With the onset of the COVID-19 pandemic brought a surge in remote health care services. Telehealth has been a creative, transformative way to receive and to practice health care in Maine. As a former registered nurse and a current chronically ill person, I have the privilege of being able to offer an opinion from both sides of the service.

I suffer with a disease called myalgic encephalomyelitis, also known as chronic fatigue syndrome (ME/CFS), and autonomic nervous system dysfunction (dysautonomia). This is a highly disabling, poorly understood disease process that causes a wide range of symptoms across multiple body systems. It has a poorer quality of life scale in comparison to other better-known disabling diseases like heart failure, chronic kidney disease, multiple sclerosis and some cancers. Yet, there are no FDA-approved treatments for these conditions and many doctors know very little, if anything, about how to help people who have these conditions.

Personally, it took 12 years to get diagnosed appropriately with ME/CFS and its comorbidities, and it required seeing over 40 doctors in multiple states to get the answers. Currently, to receive the necessary care to improve my quality of life, I must travel if telehealth is unavailable to see multiple providers quite a distance from my home in order to address even appropriately treating the disease’s symptoms, as most local providers were not able to help me.

As my symptoms have worsened I have become unable to drive. Getting in the car to go to Lewiston, Portland, Portsmouth, New Hampshire and Boston, where I am able to receive more specialized care, always causes an undue amount of stress on my body, taking me days or even weeks to recover to my already low baseline. I know that I am not alone in this struggle, as this disease is very closely intertwined with long COVID, which is affecting millions of Americans.

In the absence of a biomarker for long COVID and ME/CFS and the closing of Maine’s long COVID clinic, there are no doubt many Mainers who have to see multiple specialists all over the state and beyond to receive answers and care. Prior to my physical illnesses becoming worse, I had worked as an outpatient nurse at the onset of the COVID-19 pandemic. I was there providing care when telehealth processes were new to the practice. I found that not only was it extremely possible and easier in many cases to provide telehealth services to patients, it also increased the overall productivity for me and other health care providers.

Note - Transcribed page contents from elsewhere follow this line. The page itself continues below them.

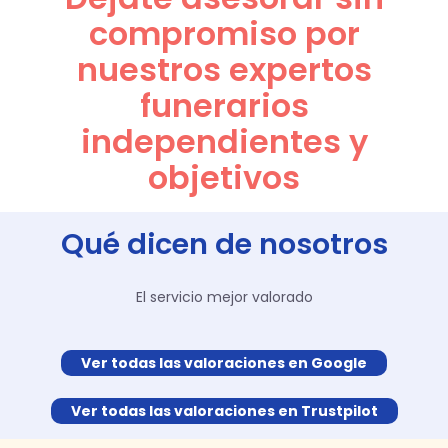
compromiso por
nuestros expertos
funerarios
independientes y
objetivos
Qué dicen de nosotros
El servicio mejor valorado
Ver todas las valoraciones en Google
Ver todas las valoraciones en Trustpilot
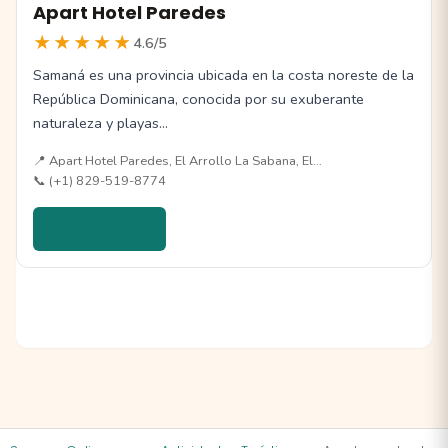
Apart Hotel Paredes
★★★★★
4.6/5
Samaná es una provincia ubicada en la costa noreste de la
República Dominicana, conocida por su exuberante
naturaleza y playas…
📍 Apart Hotel Paredes, El Arrollo La Sabana, El…
📞 (+1) 829-519-8774
Ver detalles →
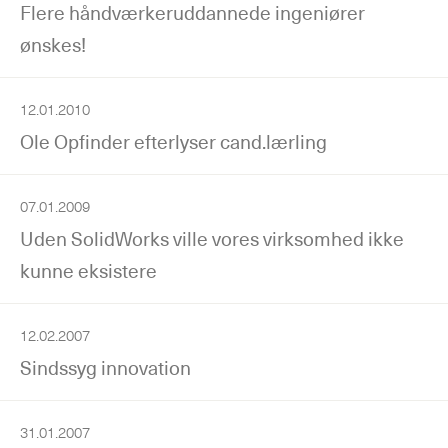
Flere håndværkeruddannede ingeniører
ønskes!
12.01.2010
Ole Opfinder efterlyser cand.lærling
07.01.2009
Uden SolidWorks ville vores virksomhed ikke
kunne eksistere
12.02.2007
Sindssyg innovation
31.01.2007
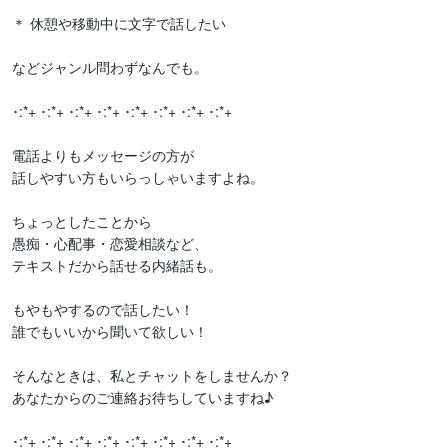
＊ 休憩や移動中に文字で話したい

などジャンル問わずなんでも。

･:*+ ･:*+ ･:*+ ･:*+ ･:*+ ･:*+ ･:*+ ･:*+ 

電話よりもメッセージの方が

話しやすい方もいらっしゃいますよね。

ちょっとしたことから

愚痴・心配事・恋愛相談など、

テキストだから話せる内緒話も。

もやもやするので話したい！

誰でもいいから聞いて欲しい！

そんなときは、私とチャットをしませんか？

あなたからのご連絡お待ちしていますね♪

･:*+ ･:*+ ･:*+ ･:*+ ･:*+ ･:*+ ･:*+ ･:*+ 
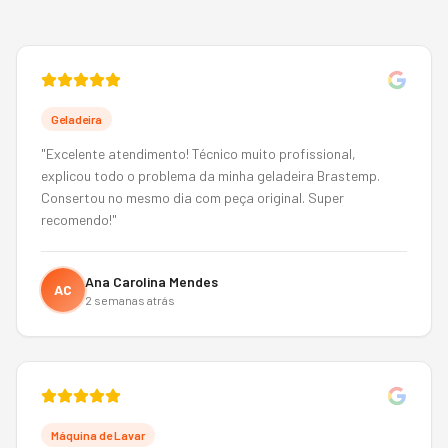
Geladeira
"
Excelente atendimento! Técnico muito profissional,
explicou todo o problema da minha geladeira Brastemp.
Consertou no mesmo dia com peça original. Super
recomendo!
"
Ana Carolina Mendes
AC
2 semanas atrás
Máquina de Lavar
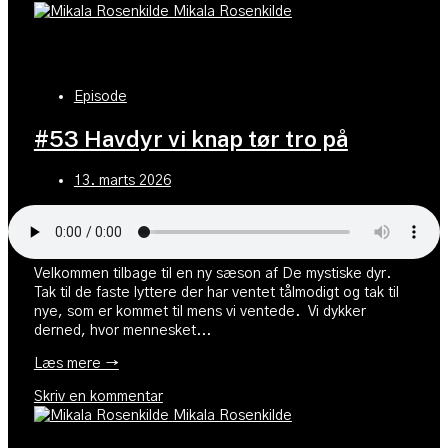
Mikala Rosenkilde
Episode
#53 Havdyr vi knap tør tro på
13. marts 2026
Velkommen tilbage til en ny sæson af De mystiske dyr.
Tak til de faste lyttere der har ventet tålmodigt og tak til
nye, som er kommet til mens vi ventede. Vi dykker
derned, hvor mennesket...
Læs mere →
Skriv en kommentar
Mikala Rosenkilde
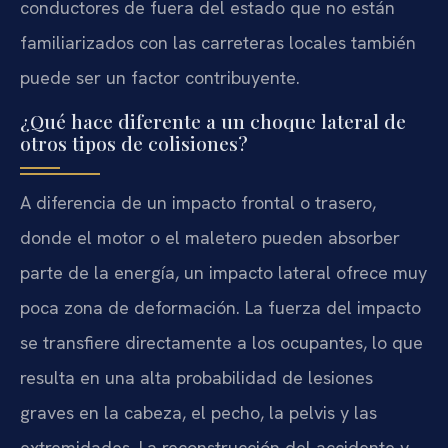
conductores de fuera del estado que no están
familiarizados con las carreteras locales también
puede ser un factor contribuyente.
¿Qué hace diferente a un choque lateral de
otros tipos de colisiones?
A diferencia de un impacto frontal o trasero,
donde el motor o el maletero pueden absorber
parte de la energía, un impacto lateral ofrece muy
poca zona de deformación. La fuerza del impacto
se transfiere directamente a los ocupantes, lo que
resulta en una alta probabilidad de lesiones
graves en la cabeza, el pecho, la pelvis y las
extremidades. La reconstrucción del accidente y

More patients were keeping their telehealth appointments that would have been missed had they been required to come into the office, which no doubt increases revenue for the agency. It also in some cases allowed for me to be able to take nursing visits for other branches that were not possible when all visits were strictly in person. That increased the ability to get patients in more quickly for assessments when multiple nurses across an agency were now an option for scheduling appointments versus only having one in-person option.

This also is a way to increase productivity for those who are in the workforce. When a medical appointment can be done effectively remotely, the travel time to and from an appointment can be eliminated, which reduces the work time missed by employees. This opens up a level of flexibility for those who are fortunate to be able to work while having disabilities as well, as even regular follow-up appointments can take up a lot of time in a week.

Lastly, this also can serve a lot of people where transportation is a barrier. Many people such as myself are in need of Medicaid’s ride services for appointments. At times these services can be unreliable due to staffing and scheduling difficulties or weather, and this causes missed appointments. In these circumstances, telehealth can allow the patient to still see the provider so that time and revenue is not lost.

Telehealth services to Medicare beneficiaries were due to end on March 31, with only a couple of specific exceptions. While the recent passage by Congress of the continuing resolution offers a six-month extension to that deadline, we are once again faced with a terrifying, out-of-touch cliff. Telehealth is the future of health care, and it’s important that all Mainers recognize that and urge for the long-term expansion of telehealth services to those who need them.